Philosophe majeur récemment disparu, Jacques Bouveresse était aussi un observateur impitoyable des mœurs intellectuelles de son pays et un infatigable contempteur de ses prodiges médiatiques. Hommage que le vice rend à la vertu, les grands médias n’ont pas manqué de souligner le dégoût qui était le sien face aux compromissions et aux dysfonctionnements d’un certain journalisme, notamment culturel. Qu’il nous soit permis de saluer à notre tour et à notre manière la mémoire de Jacques Bouveresse en rappelant les fondements de sa critique d’un système médiatique qui laissait surtout entrevoir ce que pourrait être un univers aux pratiques mieux contrôlées, et partant, plus démocratiques. Il trouvait en effet, comme l’un de ses héros intellectuels, Robert Musil, que « ce qui est douloureux, c’est le contraste entre ce que la presse est et ce qu’elle pourrait être ».

À rebours de tous les « intellocrates » de salon en manque chronique de visibilité médiatique et de tous les journalistes en mal de scoops, le fin connaisseur du satiriste autrichien Karl Kraus qu’était Bouveresse en avait d’abord après le primat de la logique de l’audimat, « Dieu caché de cet univers qui règne sur les consciences » comme l’écrivait son ami Pierre Bourdieu dans Sur la télévision. Récusant l’idée reçue selon laquelle succès et omniprésence médiatiques sont nécessairement gages de profondeur, il eut maintes occasions de déplorer qu’en matière de choses intellectuelles, « les médias viennent toujours au secours du succès », consacrant les déjà consacrés et délaissant tout ce qui, plus difficile d’accès au premier abord, mériterait d’être découvert et mis en lumière.

Corollaire de ce culte des projecteurs et de la célébrité – qui finit par mettre le porteur de nouvelles au-dessus de la nouvelle elle-même –, le rapport des journalistes et des penseurs à l’argent qui n’allait pas sans poser problème à ses yeux.

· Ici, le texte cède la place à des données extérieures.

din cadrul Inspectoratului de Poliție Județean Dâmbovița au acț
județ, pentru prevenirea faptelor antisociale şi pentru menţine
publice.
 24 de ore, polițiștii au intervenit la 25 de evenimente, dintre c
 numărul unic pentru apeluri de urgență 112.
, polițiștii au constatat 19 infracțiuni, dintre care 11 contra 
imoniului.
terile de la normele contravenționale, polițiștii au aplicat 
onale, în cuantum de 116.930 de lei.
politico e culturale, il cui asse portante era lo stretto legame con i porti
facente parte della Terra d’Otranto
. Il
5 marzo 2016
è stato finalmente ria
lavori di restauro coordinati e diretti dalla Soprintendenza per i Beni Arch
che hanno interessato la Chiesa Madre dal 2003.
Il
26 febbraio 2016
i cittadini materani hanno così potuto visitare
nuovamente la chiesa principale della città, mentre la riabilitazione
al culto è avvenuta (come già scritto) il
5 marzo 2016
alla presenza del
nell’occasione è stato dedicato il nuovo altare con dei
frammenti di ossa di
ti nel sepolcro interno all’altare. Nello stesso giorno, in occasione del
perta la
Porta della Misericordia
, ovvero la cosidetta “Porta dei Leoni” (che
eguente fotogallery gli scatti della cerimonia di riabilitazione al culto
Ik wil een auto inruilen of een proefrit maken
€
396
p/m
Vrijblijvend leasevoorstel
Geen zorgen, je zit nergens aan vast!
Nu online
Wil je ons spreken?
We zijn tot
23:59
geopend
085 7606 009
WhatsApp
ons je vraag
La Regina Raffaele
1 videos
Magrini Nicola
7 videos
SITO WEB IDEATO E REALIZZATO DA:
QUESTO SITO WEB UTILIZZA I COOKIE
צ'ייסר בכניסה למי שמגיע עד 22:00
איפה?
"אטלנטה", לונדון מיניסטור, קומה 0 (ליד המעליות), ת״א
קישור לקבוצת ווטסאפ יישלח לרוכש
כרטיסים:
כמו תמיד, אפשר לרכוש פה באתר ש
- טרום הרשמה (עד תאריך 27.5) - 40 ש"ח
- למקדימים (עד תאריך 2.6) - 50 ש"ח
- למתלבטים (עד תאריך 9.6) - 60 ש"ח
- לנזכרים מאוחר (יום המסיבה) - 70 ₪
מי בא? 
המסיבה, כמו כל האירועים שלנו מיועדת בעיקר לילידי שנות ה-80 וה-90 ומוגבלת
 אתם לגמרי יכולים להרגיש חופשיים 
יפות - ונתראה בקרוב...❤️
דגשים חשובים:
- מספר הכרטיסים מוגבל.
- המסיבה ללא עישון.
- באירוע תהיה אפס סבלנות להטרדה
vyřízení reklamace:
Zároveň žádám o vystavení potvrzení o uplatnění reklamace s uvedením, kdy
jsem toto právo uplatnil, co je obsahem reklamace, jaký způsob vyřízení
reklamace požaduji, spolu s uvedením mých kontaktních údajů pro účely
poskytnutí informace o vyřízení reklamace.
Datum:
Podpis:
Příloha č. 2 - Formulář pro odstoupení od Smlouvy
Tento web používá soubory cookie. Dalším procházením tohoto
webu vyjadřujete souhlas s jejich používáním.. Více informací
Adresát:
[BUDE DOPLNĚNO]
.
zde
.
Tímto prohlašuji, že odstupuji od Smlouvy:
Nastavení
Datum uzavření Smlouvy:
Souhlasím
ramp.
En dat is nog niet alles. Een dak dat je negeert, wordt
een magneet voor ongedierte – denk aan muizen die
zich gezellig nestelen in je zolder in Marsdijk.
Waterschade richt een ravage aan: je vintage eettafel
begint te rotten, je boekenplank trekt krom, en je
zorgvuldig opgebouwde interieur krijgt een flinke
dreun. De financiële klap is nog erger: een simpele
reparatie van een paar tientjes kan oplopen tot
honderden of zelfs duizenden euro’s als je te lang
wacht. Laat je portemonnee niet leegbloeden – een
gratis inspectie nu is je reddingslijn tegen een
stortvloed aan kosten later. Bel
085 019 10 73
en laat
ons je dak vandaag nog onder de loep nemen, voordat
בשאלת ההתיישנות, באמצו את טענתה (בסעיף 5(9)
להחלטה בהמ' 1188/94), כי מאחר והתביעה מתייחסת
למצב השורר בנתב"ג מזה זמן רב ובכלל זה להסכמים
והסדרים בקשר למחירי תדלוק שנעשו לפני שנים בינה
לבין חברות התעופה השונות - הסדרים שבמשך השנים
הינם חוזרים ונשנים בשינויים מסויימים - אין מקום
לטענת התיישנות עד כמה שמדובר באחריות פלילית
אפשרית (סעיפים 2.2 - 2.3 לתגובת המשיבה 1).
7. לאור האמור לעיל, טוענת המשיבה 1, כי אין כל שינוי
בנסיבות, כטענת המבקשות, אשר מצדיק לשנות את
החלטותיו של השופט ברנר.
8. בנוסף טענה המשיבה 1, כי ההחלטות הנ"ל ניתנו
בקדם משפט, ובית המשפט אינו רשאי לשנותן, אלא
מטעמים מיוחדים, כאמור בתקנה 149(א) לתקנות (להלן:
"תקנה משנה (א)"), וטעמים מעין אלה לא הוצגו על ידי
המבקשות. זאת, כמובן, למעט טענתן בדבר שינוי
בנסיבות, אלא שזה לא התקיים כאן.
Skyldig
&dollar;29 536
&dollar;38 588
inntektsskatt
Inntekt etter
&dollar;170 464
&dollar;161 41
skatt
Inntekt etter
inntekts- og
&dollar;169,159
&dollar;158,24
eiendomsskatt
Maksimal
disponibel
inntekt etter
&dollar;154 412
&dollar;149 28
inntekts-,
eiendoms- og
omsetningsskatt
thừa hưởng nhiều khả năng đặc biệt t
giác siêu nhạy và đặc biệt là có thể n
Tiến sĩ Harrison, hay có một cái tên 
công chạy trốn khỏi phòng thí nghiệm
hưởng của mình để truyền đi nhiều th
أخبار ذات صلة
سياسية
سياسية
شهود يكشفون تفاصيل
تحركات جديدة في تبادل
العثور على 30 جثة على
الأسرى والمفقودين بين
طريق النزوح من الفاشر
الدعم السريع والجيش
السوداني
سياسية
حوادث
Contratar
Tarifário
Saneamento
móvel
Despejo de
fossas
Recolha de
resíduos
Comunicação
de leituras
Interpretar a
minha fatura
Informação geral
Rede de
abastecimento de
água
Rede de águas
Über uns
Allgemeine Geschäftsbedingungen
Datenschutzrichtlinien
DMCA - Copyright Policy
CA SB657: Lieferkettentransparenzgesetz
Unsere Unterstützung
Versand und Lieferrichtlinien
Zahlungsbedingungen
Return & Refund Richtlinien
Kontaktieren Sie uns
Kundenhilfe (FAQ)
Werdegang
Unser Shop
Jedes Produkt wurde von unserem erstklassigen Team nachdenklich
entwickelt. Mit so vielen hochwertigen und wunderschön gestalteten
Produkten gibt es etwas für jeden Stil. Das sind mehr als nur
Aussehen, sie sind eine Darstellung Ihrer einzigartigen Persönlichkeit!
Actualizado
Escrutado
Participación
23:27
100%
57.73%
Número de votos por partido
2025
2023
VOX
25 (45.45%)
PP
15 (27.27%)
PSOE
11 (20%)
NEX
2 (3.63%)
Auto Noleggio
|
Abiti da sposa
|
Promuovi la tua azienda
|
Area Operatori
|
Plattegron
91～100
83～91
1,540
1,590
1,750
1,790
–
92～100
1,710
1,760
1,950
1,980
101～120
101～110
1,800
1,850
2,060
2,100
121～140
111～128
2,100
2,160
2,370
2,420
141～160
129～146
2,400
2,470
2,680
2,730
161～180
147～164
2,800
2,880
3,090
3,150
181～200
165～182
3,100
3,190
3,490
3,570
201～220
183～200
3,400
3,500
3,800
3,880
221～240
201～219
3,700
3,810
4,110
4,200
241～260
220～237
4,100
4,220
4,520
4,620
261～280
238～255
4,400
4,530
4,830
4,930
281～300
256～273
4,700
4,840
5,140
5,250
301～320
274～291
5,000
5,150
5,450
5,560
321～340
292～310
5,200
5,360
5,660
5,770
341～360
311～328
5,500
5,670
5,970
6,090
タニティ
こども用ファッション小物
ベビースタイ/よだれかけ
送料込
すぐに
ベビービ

En effet, peut-on à la fois courir après le confort matériel sinon la richesse ostentatoire tout en restant intransigeant et incorruptible dans sa quête de vérité ? À cet égard, l’avènement de quelques « nouveaux philosophes » qui choisirent de contourner le jugement de l’Université et de la science pour aller s’abriter sous le parapluie douillet de médias complaisants voire complices et d’un système capitaliste auquel ils n’avaient rien à redire fut désastreux tant il contribua à inverser et à confondre les valeurs.

Là fut peut-être le plus grand combat de Bouveresse et la cause de son plus grand scepticisme : les journalistes-intellectuels (ou intellectuels-journalistes…) peuvent-ils exercer correctement leur profession quand la notion même de vérité semble malmenée, voire purement et simplement congédiée ? Rapportée au monde journalistique, l’information approximative et l’inconstance dans le jugement prend le plus souvent la forme de « l’amnésie journalistique », véritable tare du milieu. Ainsi, le philosophe ne s’habitua jamais au fait que la vérité du jour puisse contredire celle de la veille ou du lendemain, ce dont les médias nous donnent malheureusement des exemples quotidiens. Comme il le résumait fort bien, « pour les journaux, il peut y avoir des fautes contre l’actualité – la faute c’est de n’avoir pas parlé de ce qui était actuel ; ce n’est jamais d’avoir écrit quelque chose qui n’est pas vrai, d’avoir écrit contre la vérité. » La formule « qu’ils méprisent, pourvu qu’ils lisent » lui semblait parfaitement caractériser l’attitude régnant dans les chefferies éditoriales, toujours plus soucieuses de visibilité que de vérité. C’est pourquoi il s’insurgea avec la dernière force contre « la journalisation de la pensée et de la vie » dont parlait encore Kraus.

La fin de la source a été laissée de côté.